Una riqueza que hay que defender, la estabilidad de las familias

Ez. 16, 59-63;
Sal. Is. 12;
Mt. 19, 3-12

Hoy la liturgia nos ofrece un texto del evangelio que cuesta mucho escuchar en el mundo en el que vivimos. Siempre el tema del matrimonio fue una problemática muy candente. Lo vemos ya en tiempos de Jesús por las preguntas que le plantearon. ‘¿Es lícito a uno despedir a su mujer por cualquier motivo?’
Sigue siendo una problemática seria hoy y, como decíamos, a muchos no les gusta escuchar estas palabras de Jesús. Querrían algo quizá más permisivo. Contemplamos la realidad cada vez más crujiente de rupturas, separaciones, divorcios, matrimonios de todo tipo (incluso ya no se les llama matrimonio sino simplemente pareja) u otro tipo de relaciones a las que se trata incluso de equiparar al matrimonio.

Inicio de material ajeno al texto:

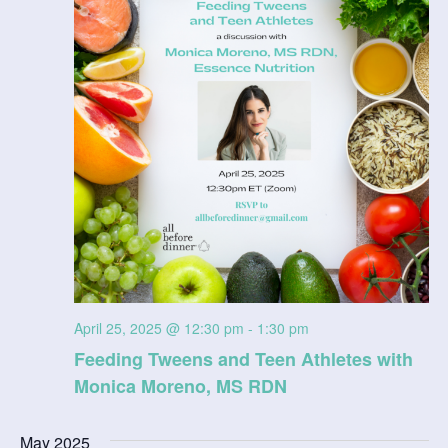
n
V
i
e
w
s
N
a
v
April 25, 2025 @ 12:30 pm
-
1:30 pm
Feeding Tweens and Teen Athletes with
i
Monica Moreno, MS RDN
g
May 2025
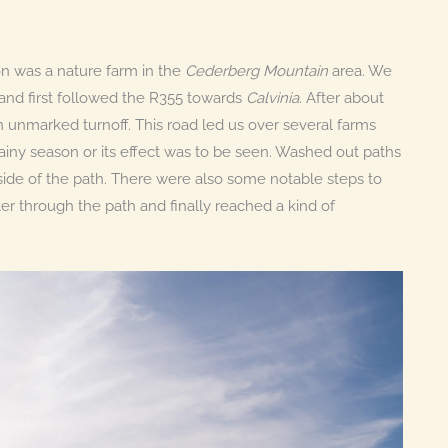
ion was a nature farm in the
Cederberg Mountain
area. We
and first followed the R355 towards
Calvinia
. After about
n unmarked turnoff. This road led us over several farms
ainy season or its effect was to be seen. Washed out paths
side of the path. There were also some notable steps to
 through the path and finally reached a kind of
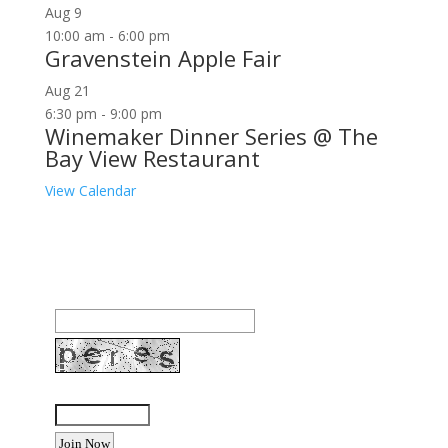
Aug
9
10:00 am
-
6:00 pm
Gravenstein Apple Fair
Aug
21
6:30 pm
-
9:00 pm
Winemaker Dinner Series @ The
Bay View Restaurant
View Calendar
Join our community to receive occasional special
offers, contest notifications and coupons to use in
Bodega Bay and other fun spots in Sonoma County.
Email Address:
Enter the letters shown above:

Comprendemos, ¿cómo no?, los terribles dramas humanos por los que pasan muchas personas, pero eso no nos exime de proclamar con Jesús la grandeza y la maravilla del matrimonio y al mismo tiempo elevar nuestra oración por tantas personas que sufren situaciones difíciles.
‘¿No habéis leído, nos dice Jesús, que el Creador en el principio los creó hombre y mujer, y dijo: por eso abandonará el hombre a su padre y a su madre y se unirá a su mujer, y serán los dos una sola carne?’ Por eso concluirá Jesús afirmando categoricamente: 'Lo que Dios ha unido que no lo separe el hombre'. Una realidad hermosa y natural en cuanto que está inserta en nuestra propia naturaleza - Dios nos ha creado hombre y mujer - y que con Cristo ha sido elevada aún más a un orden sobrenatural con la gracia del Sacramento del Matrimonio.

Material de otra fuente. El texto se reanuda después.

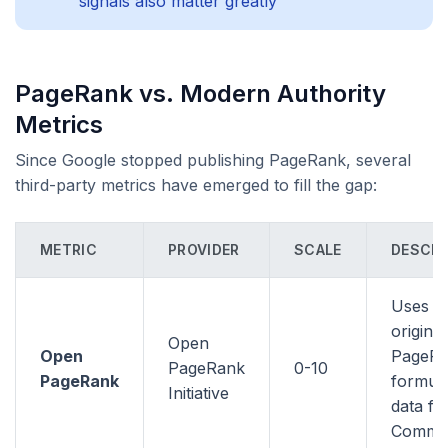
signals also matter greatly
PageRank vs. Modern Authority
Metrics
Since Google stopped publishing PageRank, several
third-party metrics have emerged to fill the gap:
METRIC
PROVIDER
SCALE
DESCRI
Uses t
original
Open
Open
PageR
PageRank
0-10
PageRank
formula
Initiative
data f
Commo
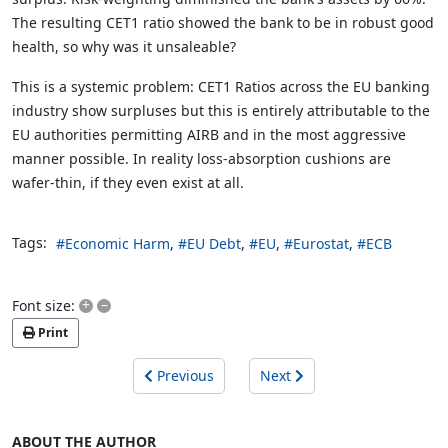
The resulting CET1 ratio showed the bank to be in robust good
health, so why was it unsaleable?
This is a systemic problem: CET1 Ratios across the EU banking
industry show surpluses but this is entirely attributable to the
EU authorities permitting AIRB and in the most aggressive
manner possible. In reality loss-absorption cushions are
wafer-thin, if they even exist at all.
Tags:
Economic Harm
EU Debt
EU
Eurostat
ECB
+
–
Font size:
Print
Previous
Next
ABOUT THE AUTHOR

Algo grandioso, importante, trascendental que hay que tomarse muy en serio porque está en juego, podemos decir, el desarrollo y crecimiento de la propia persona, y también para la sociedad en la que vivimos de la que es célula fundamental el matrimonio y la familia.
Es por eso por lo que hay que hablar de esa preparación humana, espiritual y cristiana, que hay que tomarse muy en serio por quienes quieren darle a su vida esa verdadera plenitud en la vivencia del matrimonio y en la fundación o creación de una familia. Es así que los cristianos han de tomárselo, pues, muy en serio para saber descubrir toda esa riqueza humana, espiritual, sobrenatural que se encuentra en el matrimonio cristiano y en la familia cristiana.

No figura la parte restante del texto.